[Start of Attachment]

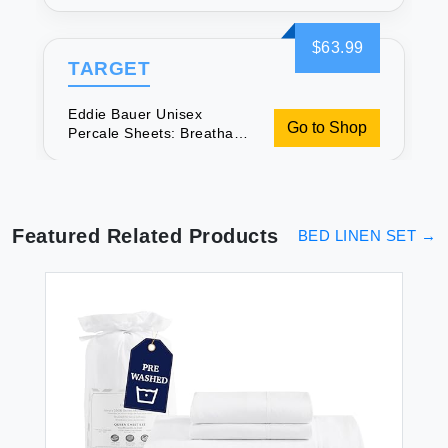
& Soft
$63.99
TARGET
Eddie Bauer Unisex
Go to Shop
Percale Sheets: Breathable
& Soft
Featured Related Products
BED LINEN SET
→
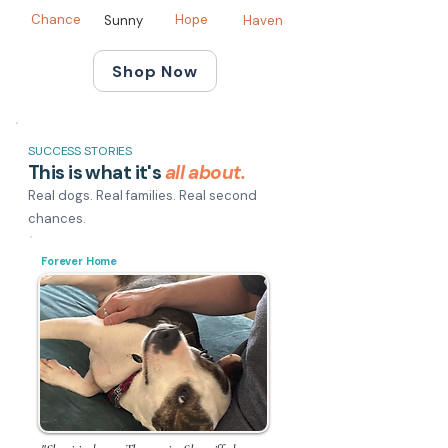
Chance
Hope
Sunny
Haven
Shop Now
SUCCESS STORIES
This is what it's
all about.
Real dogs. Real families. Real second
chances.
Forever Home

[End of Attachment]
[Start of Attachment]

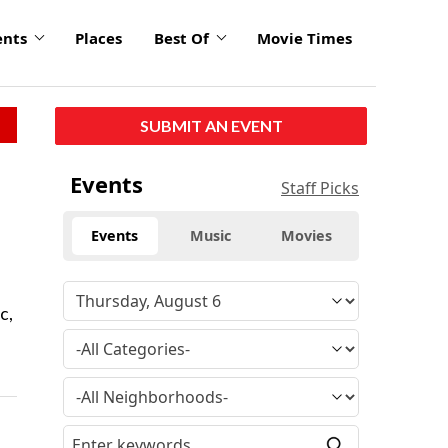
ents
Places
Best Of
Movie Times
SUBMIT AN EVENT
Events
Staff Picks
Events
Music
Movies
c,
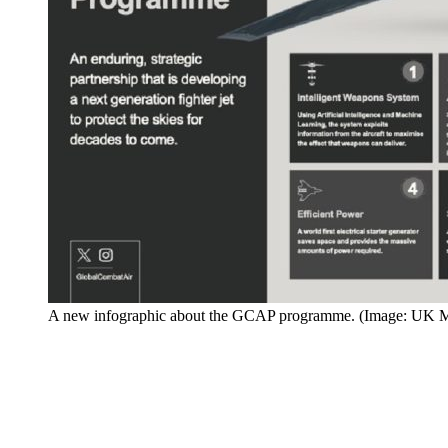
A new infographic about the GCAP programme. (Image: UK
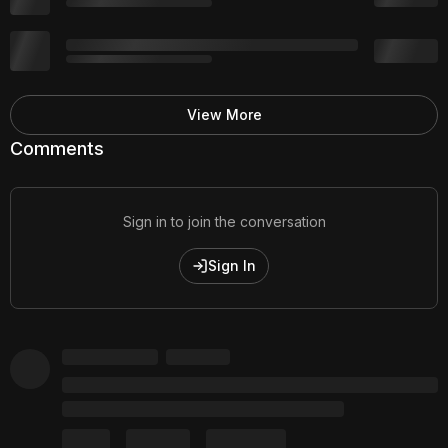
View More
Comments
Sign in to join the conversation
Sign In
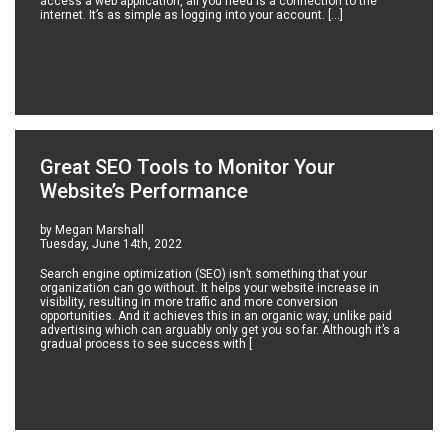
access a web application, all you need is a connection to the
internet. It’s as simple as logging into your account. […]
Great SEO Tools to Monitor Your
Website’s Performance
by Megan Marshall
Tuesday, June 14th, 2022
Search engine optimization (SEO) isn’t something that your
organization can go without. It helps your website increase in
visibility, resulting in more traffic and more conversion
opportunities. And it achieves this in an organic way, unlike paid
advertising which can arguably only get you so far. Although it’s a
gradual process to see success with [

[End of Attachment]
[Start of Attachment]

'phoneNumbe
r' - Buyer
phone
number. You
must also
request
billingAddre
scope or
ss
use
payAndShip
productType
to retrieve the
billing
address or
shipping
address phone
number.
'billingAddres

[End of Attachment]

— WORK TO COMPLETE —
Your answer must be the exact lines from the records above, from the one containing "Sign in to join the conversation" through the one containing "gradual process to", both included, with every picture left out.

— EXERCISE SOLUTION —
Sign in to join the conversation
Sign In
access a web application, all you need is a connection to the
internet. It’s as simple as logging into your account. […]
Great SEO Tools to Monitor Your
Website’s Performance
by Megan Marshall
Tuesday, June 14th, 2022
Search engine optimization (SEO) isn’t something that your
organization can go without. It helps your website increase in
visibility, resulting in more traffic and more conversion
opportunities. And it achieves this in an organic way, unlike paid
advertising which can arguably only get you so far. Although it’s a
gradual process to see success with [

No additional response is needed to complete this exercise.